Self-Defense and Martials Arts

            Can children really learn to defend themselves? The short answer is yes, but against who? If you have ever had to deal with children, you know they can learn just about anything they set their minds to. This, of course, is with the correct motivation. If you are teaching children self-defense the question becomes “what do you teach them”? Teaching survival self-defense is like giving them a loaded gun. Teaching them to defend against a typical bully is not the same as teaching them to escape the grasp of a stranger. There are several different issues in teaching children to defend themselves. These issues must be addressed whether you are a parent or a martial arts or self-defense instructor.

How Do We Teach Children To Protect Themselves?

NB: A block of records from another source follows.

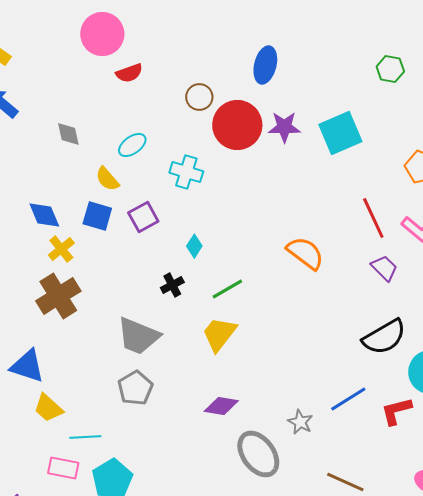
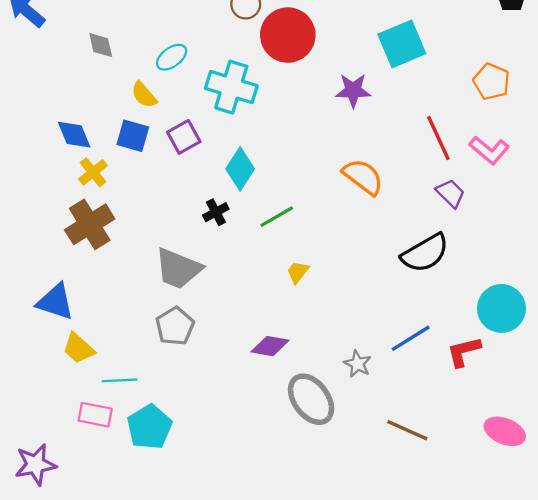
purple star: (284, 127) -> (353, 90), moved
cyan cross: (186, 172) -> (231, 87), size x1.4
cyan diamond: (194, 246) -> (240, 169), size x1.6
yellow trapezoid: (219, 334) -> (298, 272), moved, size x0.6
black semicircle: (384, 337) -> (425, 253), moved

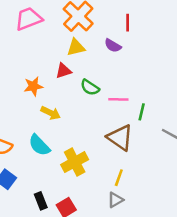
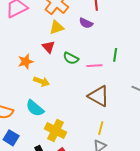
red triangle: (63, 71) -> (48, 47), turned -48
green line: (142, 112) -> (115, 55), moved
yellow cross: (75, 162) -> (56, 130), moved, turned -30

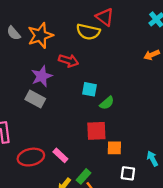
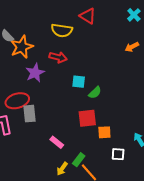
yellow semicircle: (88, 32) -> (62, 30), moved
orange star: (40, 35) -> (22, 47), moved
gray rectangle: (35, 99) -> (29, 114), moved, turned 60
red ellipse: (31, 157) -> (17, 101), moved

                        Maturity is an issue that self-defense and martial arts instructors must be concerned with. Children like to play around, goof off and have fun. Teaching an eye gouge or a throat strike can be hazardous to the other children they practice with. Of course some children are more mature then others as we all know. So the self-defense techniques that you teach to children should be a first concern. What children can be taught self-defense depends on the maturity of the child or their ability to comprehend the outcome of what they are doing. Some children mature faster than other due to their parents and other environmental factors. The fact still remains that children will be children and they don’t always do as they are told. Many adults have the same problem. This is the reason there is overcrowding in the prisons is immaturity and making bad choices.

            To further answer the question, what age should children be taught self-defense depends on the child maturity? I personally teach some basic self-defense skill to children at ages 5 to 12. Most children 12 years and older are big enough to defend themselves against some adults if taught properly. This is always dependent on the ability to focus and understand what they are doing, along with size of the individual. We don’t want to teach emotionally immature young adults to become a more powerful bully. If children can’t control their anger and are being violent toward other children their own age they need psychological counseling first, not self-defense training. These types of children may be the ones your child might have to defend themselves against.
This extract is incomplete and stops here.